* **PROBLEM TO WORK ON**
Wherever the string "关于搞活汽车流通" shows up in the records below, return that line.

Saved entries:
○ ○ ○ ○ ○
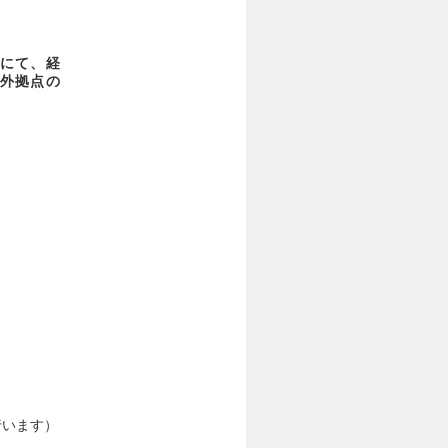
にて、経
外拠点の
行います）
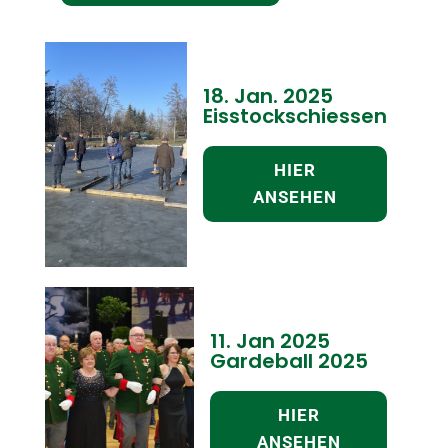
18. Jan. 2025
Eisstockschiessen
HIER
ANSEHEN
11. Jan 2025
Gardeball 2025
HIER
ANSEHEN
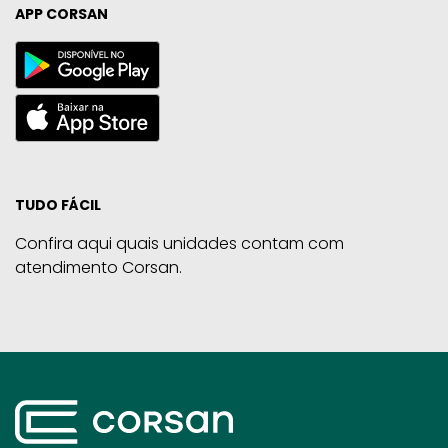
APP CORSAN
TUDO FÁCIL
Confira aqui quais unidades contam com
atendimento Corsan.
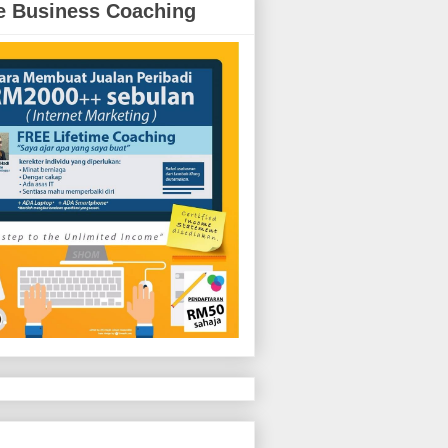
e Business Coaching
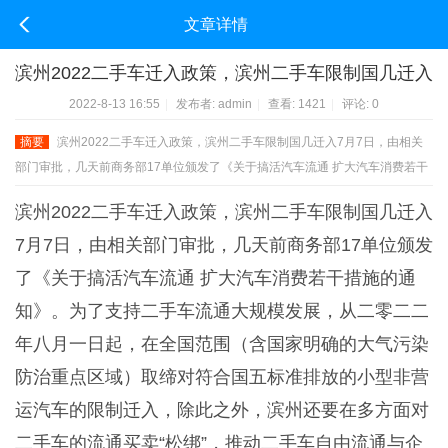
文章详情
滨州2022二手车迁入政策，滨州二手车限制国几迁入
2022-8-13 16:55
|
发布者:
admin
|
查看:
1421
|
评论: 0
摘要
滨州2022二手车迁入政策，滨州二手车限制国几迁入7月7日，由相关
部门审批，几天前商务部17单位颁发了《关于搞活汽车流通 扩大汽车消费若干
措施的通知》。为了支持二手车流通大规模发展，从二零二二年八月一日起，
滨州2022二手车迁入政策，滨州二手车限制国几迁入
在 ...
7月7日，由相关部门审批，几天前商务部17单位颁发
了《关于搞活汽车流通 扩大汽车消费若干措施的通
知》。为了支持二手车流通大规模发展，从二零二二
年八月一日起，在全国范围（含国家明确的大气污染
防治重点区域）取缔对符合国五标准排放的小型非营
运汽车的限制迁入，除此之外，滨州还要在多方面对
二手车的流通买卖“松绑”，推动二手车自由流通与企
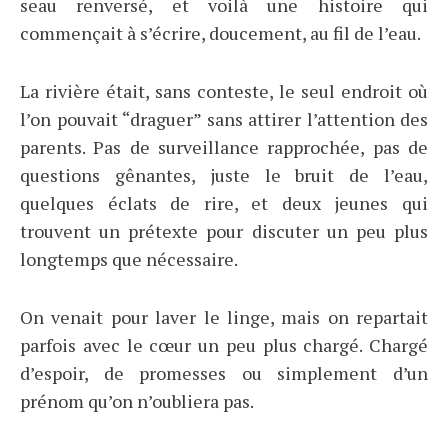
seau renversé, et voilà une histoire qui
commençait à s’écrire, doucement, au fil de l’eau.
La rivière était, sans conteste, le seul endroit où
l’on pouvait “draguer” sans attirer l’attention des
parents. Pas de surveillance rapprochée, pas de
questions gênantes, juste le bruit de l’eau,
quelques éclats de rire, et deux jeunes qui
trouvent un prétexte pour discuter un peu plus
longtemps que nécessaire.
On venait pour laver le linge, mais on repartait
parfois avec le cœur un peu plus chargé. Chargé
d’espoir, de promesses ou simplement d’un
prénom qu’on n’oubliera pas.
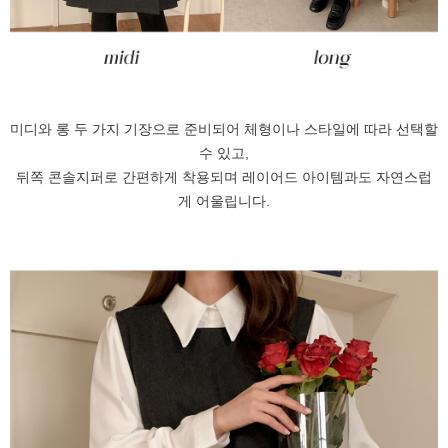
미디와 롱 두 가지 기장으로 준비되어 체형이나 스타일에 따라 선택할
수 있고,
뒤쪽 콘솔지퍼로 간편하게 착용되며 레이어드 아이템과도 자연스럽
게 어울립니다.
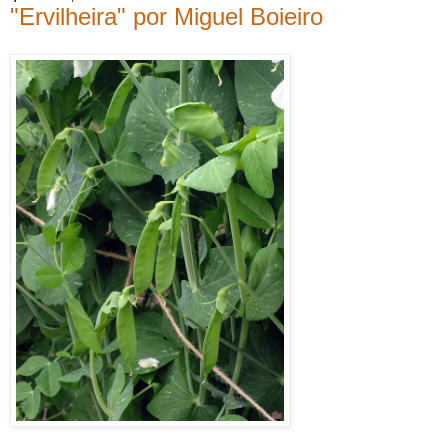
"Ervilheira" por Miguel Boieiro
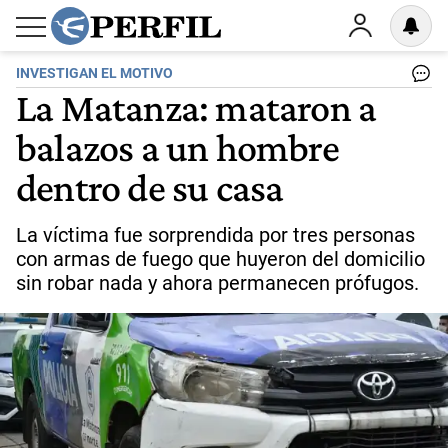
INVESTIGAN EL MOTIVO
La Matanza: mataron a
balazos a un hombre
dentro de su casa
La víctima fue sorprendida por tres personas
con armas de fuego que huyeron del domicilio
sin robar nada y ahora permanecen prófugos.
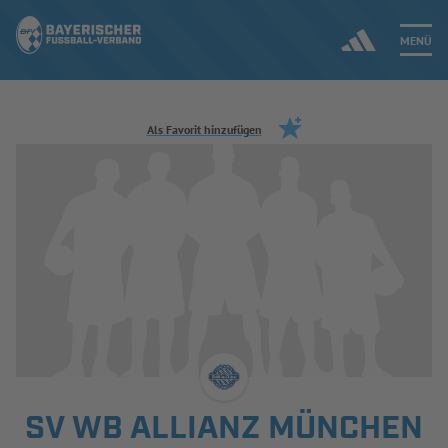
MENÜ
Jetzt einloggen
Als Favorit hinzufügen
ERGEBNISSE & WETTBEWERBE
NEUIGKEITEN
SPIELBETRIEB & VERBANDSLEBEN
AUSBILDUNG & FÖRDERUNG
DER VERBAND
SV WB ALLIANZ MÜNCHEN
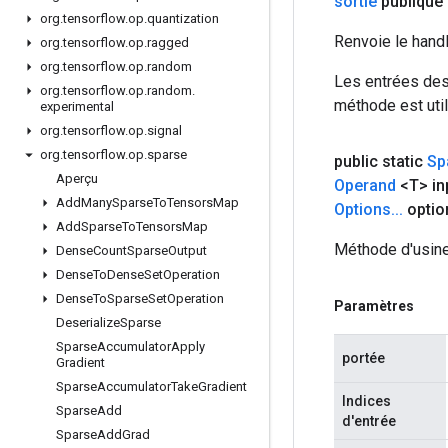
sortie
publique
org
.
tensorflow
.
op
.
quantization
Renvoie le hand
org
.
tensorflow
.
op
.
ragged
org
.
tensorflow
.
op
.
random
Les entrées des
org
.
tensorflow
.
op
.
random
.
méthode est util
experimental
org
.
tensorflow
.
op
.
signal
org
.
tensorflow
.
op
.
sparse
public static
Sp
Aperçu
Operand
<T> in
Add
Many
Sparse
To
Tensors
Map
Options
.
.
.
optio
Add
Sparse
To
Tensors
Map
Méthode d'usine
Dense
Count
Sparse
Output
Dense
To
Dense
Set
Operation
Dense
To
Sparse
Set
Operation
Paramètres
Deserialize
Sparse
Sparse
Accumulator
Apply
portée
Gradient
Sparse
Accumulator
Take
Gradient
Indices
Sparse
Add
d'entrée
Sparse
Add
Grad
○ ○ ○ ○ ○
* **PROBLEM SOLUTION**
部门审批，几天前商务部17单位颁发了《关于搞活汽车流通 扩大汽车消费若干
了《关于搞活汽车流通 扩大汽车消费若干措施的通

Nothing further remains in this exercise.